Итак, мы с вами спорили о том, каким должно быть лицо у женщины, как вдруг появился мальчик Педрин, мой мальчик для поручений, с тронутым оспой лицом, и сообщил, что у подъезда рядом с каретой вашей светлости остановилась карета госпожи герцогини де Альба. Хорошо помню наше первое движение – ваше и мое: мы оба поспешили задвинуть подальше мольберт с картиной и натянуть на него холст. Тем не менее, должен вам признаться, что, будучи по натуре подозрительным, я спрашивал себя, уж не условились ли вы с ней заранее встретиться в моей мастерской. Хотя зачем вам это было бы нужно?

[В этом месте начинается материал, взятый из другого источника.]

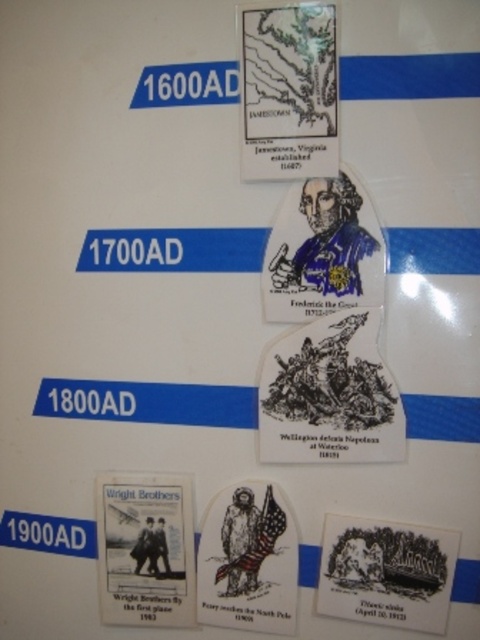 Which is above, black ink drawing of a scene at lower right or white paper flag at lower center?

Positioned higher is white paper flag at lower center.

Does black ink drawing of a scene at lower right have a larger size compared to white paper flag at lower center?

Correct, black ink drawing of a scene at lower right is larger in size than white paper flag at lower center.

Identify the location of black ink drawing of a scene at lower right. This screenshot has height=640, width=480. (386, 572).

Between white paper wright brothers poster at lower left and black ink drawing of a scene at lower right, which one has less height?

black ink drawing of a scene at lower right

Which is more to the left, white paper wright brothers poster at lower left or black ink drawing of a scene at lower right?

Positioned to the left is white paper wright brothers poster at lower left.

I want to click on white paper wright brothers poster at lower left, so tap(145, 548).

Locate an element on the screen. The width and height of the screenshot is (480, 640). white paper wright brothers poster at lower left is located at coordinates (145, 548).

Is the position of matte paper map at upper center less distant than that of white paper flag at lower center?

Yes, it is in front of white paper flag at lower center.

Between point (249, 74) and point (256, 547), which one is positioned in front?

Point (249, 74) is in front.

Which is in front, point (262, 29) or point (268, 540)?

Point (262, 29) is in front.

You are a GUI agent. You are given a task and a screenshot of the screen. Output one action in this format:
    pyautogui.click(x=<x>, y=<y>)
    Task: Click on the matte paper map at upper center
    The width and height of the screenshot is (480, 640).
    Given the screenshot: What is the action you would take?
    pyautogui.click(x=288, y=92) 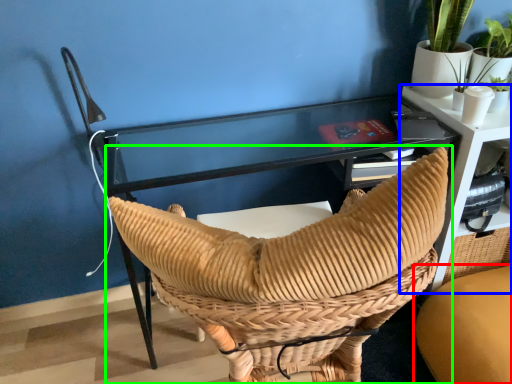 Question: Considering the real-world distances, which object is closest to chair (highlighted by a red box)? table (highlighted by a blue box) or chair (highlighted by a green box).

Choices:
 (A) table
 (B) chair

Answer: (A) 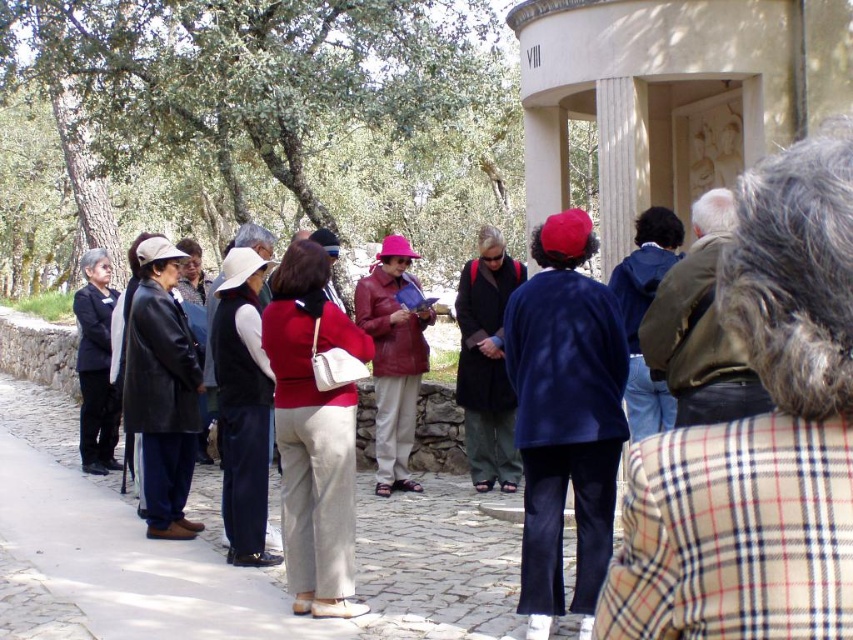 You are a photographer trying to capture a group photo of the plaid fabric jacket at center and the navy blue fabric jacket at center. Which jacket should you focus on first if you want to include both in the frame without moving the camera?

The plaid fabric jacket at center is above the navy blue fabric jacket at center, so focusing on the plaid fabric jacket at center first will ensure both are in the frame as the navy blue fabric jacket at center is positioned below it.

You are a tour guide standing at a historical site. You notice a participant wearing a navy blue fabric jacket at center who is 6.82 meters away from you. You want to hand them a pamphlet. Can you reach them without moving from your current position if your maximum reach is 2 meters?

The navy blue fabric jacket at center is 6.82 meters away from the viewer. Since your maximum reach is 2 meters, you cannot reach them without moving closer.

You are part of a tour group standing on a cobblestone path near a historical monument. You notice two jackets at the center of the scene. Which jacket is positioned to the left when looking at the plaid fabric jacket at center and the navy blue fabric jacket at center?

Что могло побудить вас устроить все так, чтобы она могла увидеть картину? А если вы замышляли именно это, то почему теперь, судя по всему, хотели, как и я, картину спрятать?… Какая-то несуразность.
Но у меня не было времени для размышлений. Герцогиня ходила стремительно и к тому же была нетерпелива, и едва мы успели накинуть на мольберт кусок холста, как она уже стояла перед нами. «Какая удача, что я встретила тебя здесь, у Фанчо, – сказала она, обращаясь к вам первому. – Меня уверяли, что ты еще в Ла-Гранхе, и я вычеркнула тебя из списка моих гостей». Ее голос я, как всегда, слышал. Отчасти потому, что она говорила звонко и каждая гласная звучала округло, словно жемчужина, а отчасти потому, что еще несколько лет назад она специально для меня научилась выразительной артикуляции, и ей, по-видимому, доставляли особое удовольствие эти подчеркнутые движения губ, таких быстрых и энергичных, и – будто этого было мало – таких соблазнительных, что им более бы пристало говорить по-французски. «Я ведь пришла, Фанчо, – добавила она, – пригласить тебя на бал, который устраиваю сегодня вечером в честь моей кузины, маленькой Мануэлиты, ты ее помнишь? Она уже помолвлена с графом де Аро. Я желаю отпраздновать ее обручение и, кроме того, хочу, чтобы ты ее написал. Приходи непременно. А ты придешь, Мануэль?» Она повернулась к вам, и вы обменялись несколькими репликами, которые я не понял, а потом снова повернулась ко мне и спросила, не назначены ли у меня какие-нибудь дела на вечер, из-за которых я могу отказаться.
(Этого не было. Я пытаюсь выведать у Гойи, не прочитал ли он по губам Каэтаны и те слова, с которыми она обратилась ко мне и которые он сейчас благоразумно предпочитает не знать. А сказала она мне без всяких околичностей следующее: «Ты ведь придешь, Мануэль? Конечно придешь, я не принимаю никаких извинений. Сегодня вечером в десять часов вход в мой новый дом будет открыт с улицы Императрицы. Можешь прийти с любой из твоих женщин…» Гойя краснеет, начинает кашлять, он не отрицает, но и не признает, что слышал эти столь откровенные слова. И упрямо возвращается к своей истории.)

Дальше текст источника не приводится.